How to Choose the Right Time to Propose to the Woman You Love
You love your woman, but you are wondering if she feels the same way as you. However, you are wondering if you will make a fool out of yourself if you ask her to marry you now.
Finding the right time to propose can be tricky sometimes. You want it to be a surprise, yet you want to at least be almost sure that she will say yes. Men get nervous about proposing to their girlfriends even when they know their girlfriend loves them.
Before you propose to your girlfriend you will want to consider the following:
—Have you and your girlfriend yet talked about marriage?
—If you have discussed marriage, how does your girlfriend feel about tying the knot in general at this time? (I.e. she may have said before that she probably wants to wait until she is finished with college before getting married.)
—Do you know at least a little bit about what kind of life you both would want together if you ever got married? For example, do you know how big of a house you would want or what kind of standard of living you want?
—How do you and your girlfriend feel about having children?
—Do you share enough of the same interests?
—How well do you know each other’s families?
—Are you both emotionally stable enough to handle marriage?
—Are you both responsible enough to handle this lifetime commitment?
—Can you honestly see spending the rest of your life with this one woman?
If you are satisfied with the answers of the above questions as well as others you may have asked your partner, then you may be ready to propose. If that is the case, you may be wondering how to go about it.
For example, you may consider getting creative. One of the classic alternative ways to present a ring to a woman is to put it in the bottom of a wine or champagne glass at the dinner table.

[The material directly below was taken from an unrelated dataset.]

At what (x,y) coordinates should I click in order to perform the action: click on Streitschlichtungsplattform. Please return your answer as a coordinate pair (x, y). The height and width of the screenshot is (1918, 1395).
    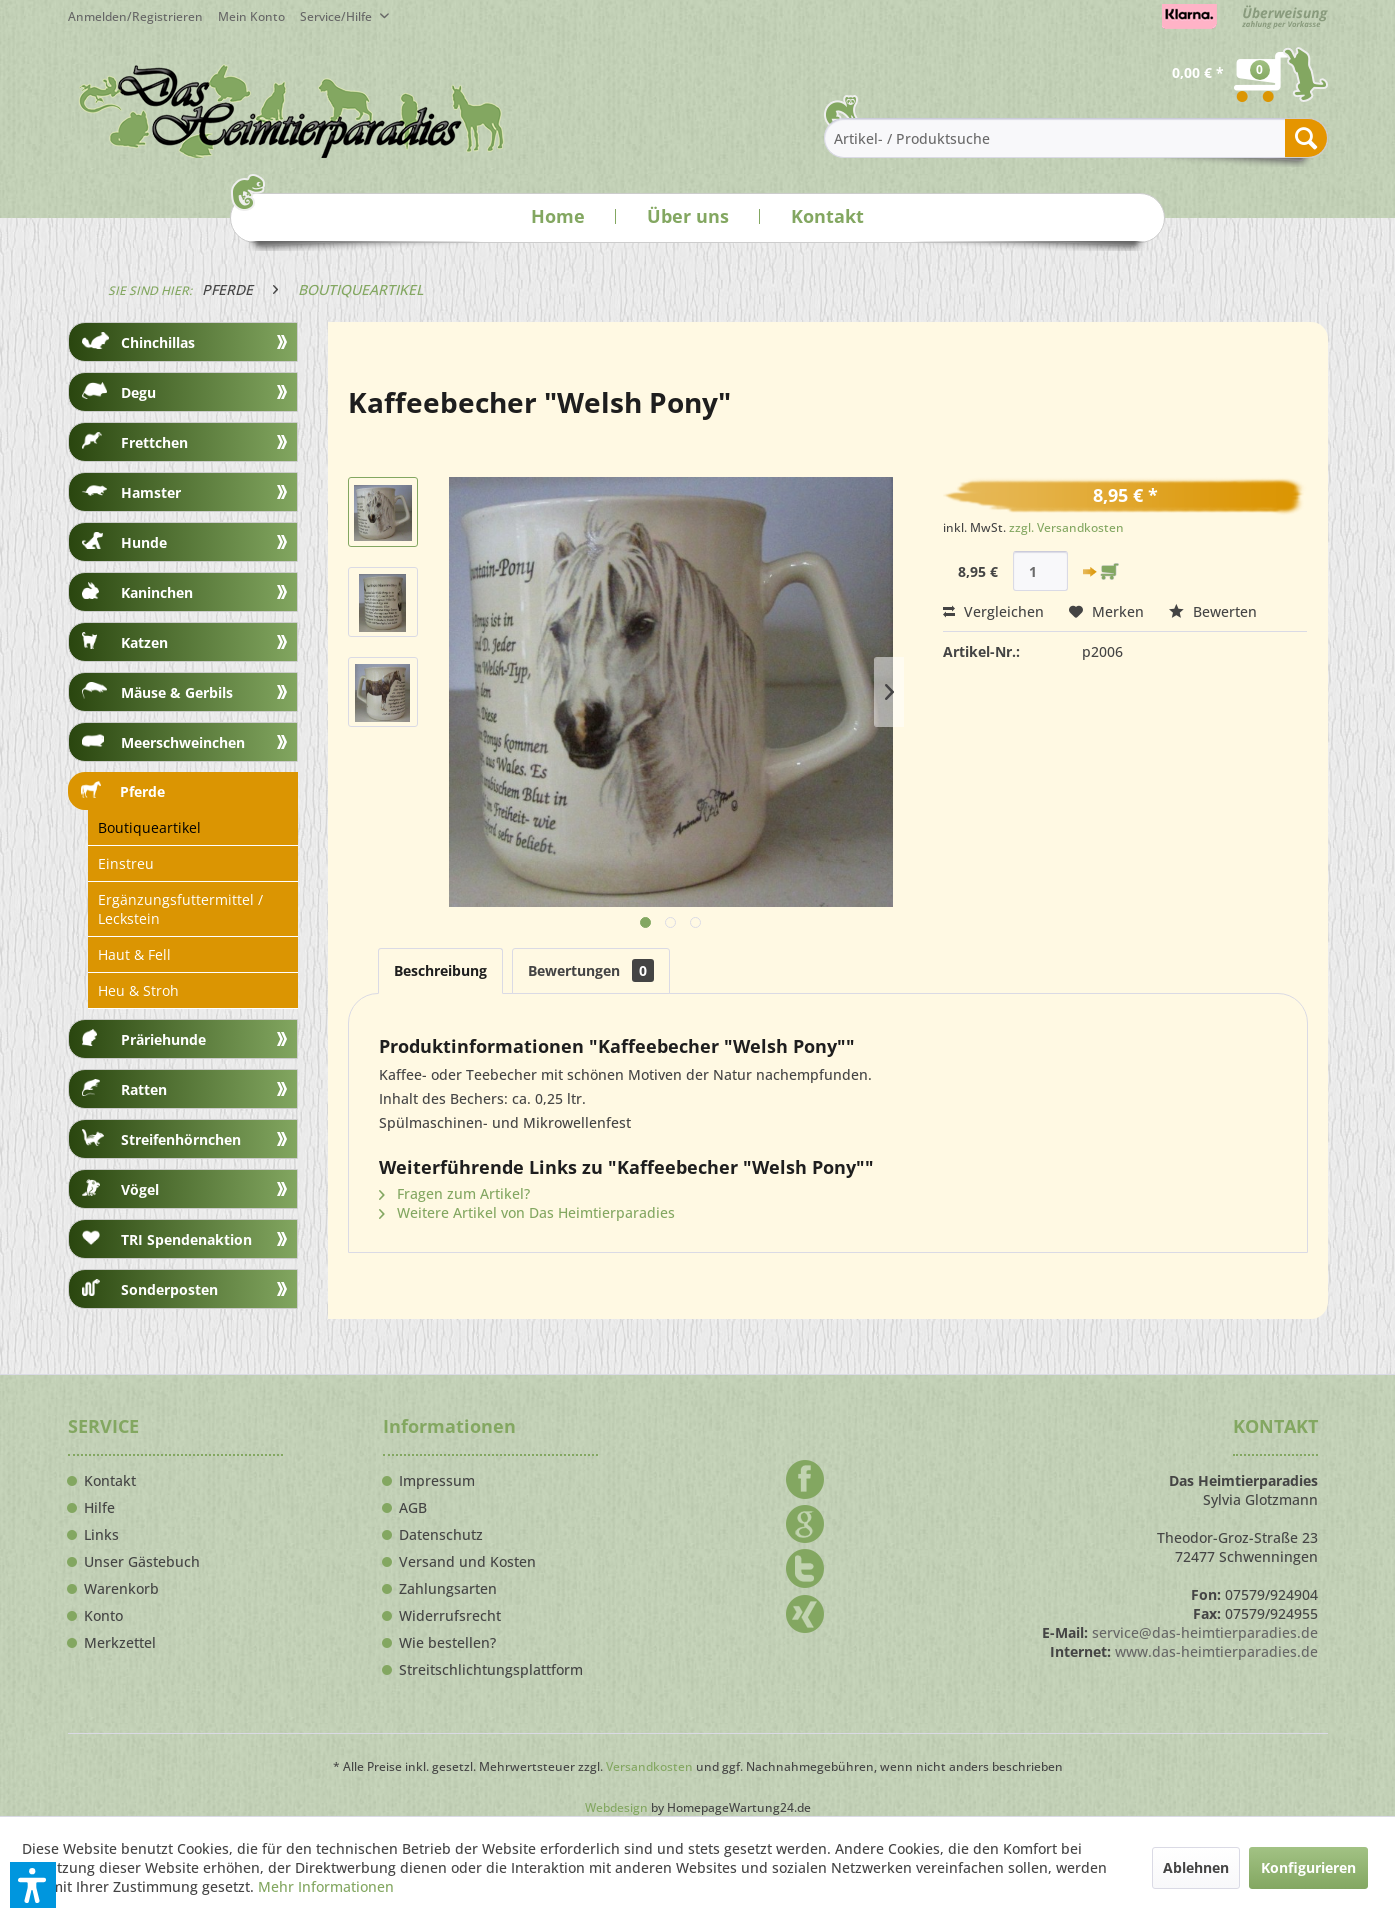
    Looking at the image, I should click on (491, 1670).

You might consider going Christmas tree shopping with your mate and placing the gift under a Christmas tree you intend to buy. Some people have had a ring sent to their mate while a romantic dinner is being served at a restaurant.
If you are planning on proposing you will want to keep it as much of a secret as possible. Therefore, you will want to mention your proposal plans to as few of your girlfriends’ friends or family members as possible.
It would be best to only tell as many people as those who are able to keep a secret. Those people can perhaps also help you with setting the right engagement scene as well.
Also, it is recommended that you have a back-up plan in case your first proposal plan does not work. More importantly, if your girlfriend says she is not ready to be married it may not mean that she does not love you. Just be patient and give her some time to reconsider.